Computing the Shapes of Proteins from Genetic Information


Our cells contain thousands of uniquely shaped proteins. To understand how a protein functions or how it might contribute to disease, scientists often need to investigate its structure in detail.

Until now, information about protein structure has mainly been obtained through complex and time-consuming lab experiments — for example, using a method known as x-ray crystallography. For most proteins, such experiments have not yet been made and the shapes remain unknown.

It has long been known that, in theory, computer algorithms could be used to predict a protein’s shape. “In the 1960s, pioneering work on protein folding revealed that for most proteins information for the shape is contained in the DNA sequence,” says Sloan Kettering Institute Computational Biology Program Chair Chris Sander, who led of the study.

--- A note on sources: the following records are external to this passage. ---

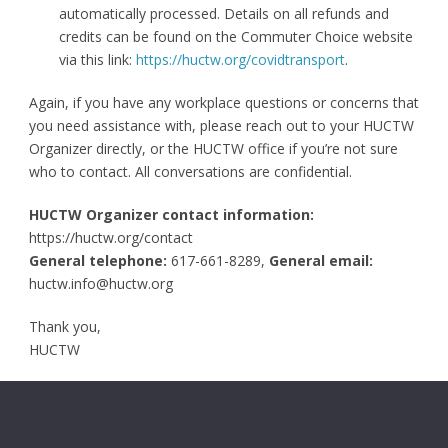
automatically processed. Details on all refunds and
credits can be found on the Commuter Choice website
via this link:
https://huctw.org/covidtransport
.
Again, if you have any workplace questions or concerns that
you need assistance with, please reach out to your HUCTW
Organizer directly, or the HUCTW office if you’re not sure
who to contact. All conversations are confidential.
HUCTW Organizer contact information:
https://huctw.org/contact
General telephone:
617-661-8289,
General
email:
huctw.info@huctw.org
Thank you,
HUCTW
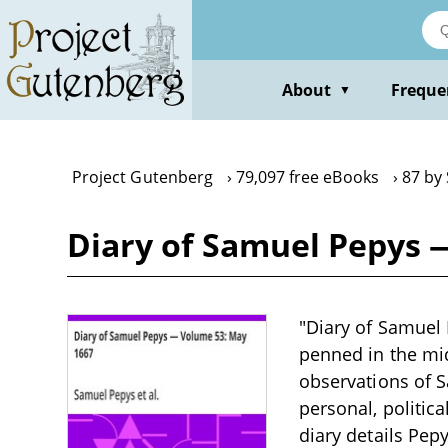
Skip
to
main
content
About
Freque
▼
Project Gutenberg
79,097 free eBooks
87 by
Diary of Samuel Pepys 
"Diary of Samuel 
penned in the mid
observations of S
personal, politica
diary details Pep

But until now, creating computational tools that can effectively translate genetic sequences into protein shapes has proved to be challenging. In the field of molecular biology, the challenge has been known as the computational protein folding problem.

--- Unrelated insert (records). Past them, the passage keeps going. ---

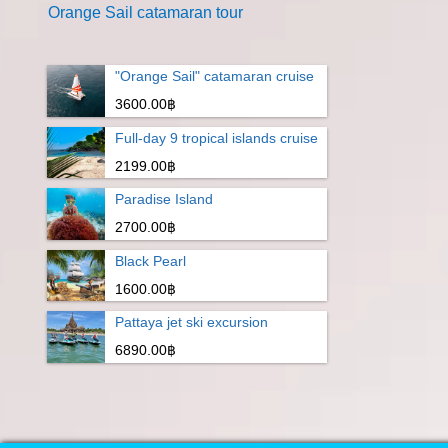
Orange Sail catamaran tour
"Orange Sail" catamaran cruise
3600.00฿
Full-day 9 tropical islands cruise
2199.00฿
Paradise Island
2700.00฿
Black Pearl
1600.00฿
Pattaya jet ski excursion
6890.00฿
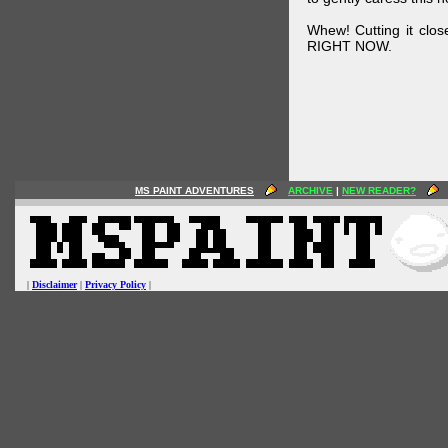
Whew! Cutting it clos
RIGHT NOW.
MS PAINT ADVENTURES
ARCHIVE
|
NEW READER?
|
Disclaimer
|
Privacy Policy
|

“The main difficulty lies in the enormous complexity of the search,” Dr. Sander explains. In order to predict what shape a particular protein is likely to assume — the way the protein naturally curls and folds upon itself — a computer needs to try out an astronomically large number of possible shapes. Even for a supercomputer, such an analysis is “much worse than looking for the proverbial needle in a haystack,” he adds.

Collaborating with investigators at Harvard Medical School and at the Human Genetics Foundation in Torino, Italy, Dr. Sander and his colleagues found a new way of solving the problem. Their report describes the development of a computer algorithm that can predict protein shapes with unprecedented speed and accuracy using genetic information alone.

Based on concepts from computational biology, statistical physics, and structural biology, the algorithm uses evolutionary information to shortcut the massive analysis. Evolution can provide essential clues about a protein’s structure, which is inferred by analyzing the genetic sequences of thousands of similarly looking proteins — grouped in so-called families — from hundreds of different organisms, as determined using advanced genomic sequencing technologies.

The new method was tested on a number of proteins for which the shape could be verified with findings from x-ray crystallography. The investigators report that they were able to computationally predict the structure of these proteins within a few hours. Without this method, even supercomputers running for years would not be able to complete the calculation.

“We envision that the method will be a powerful complement to experimental structure prediction tools,” Dr. Sander says. “Over time, it is likely to speed up basic research on cancer and other diseases, offering researchers everywhere a way to rapidly gain insight about how individual proteins are shaped during evolution and re-shaped in disease, how they function, and how their activity could be manipulated therapeutically.”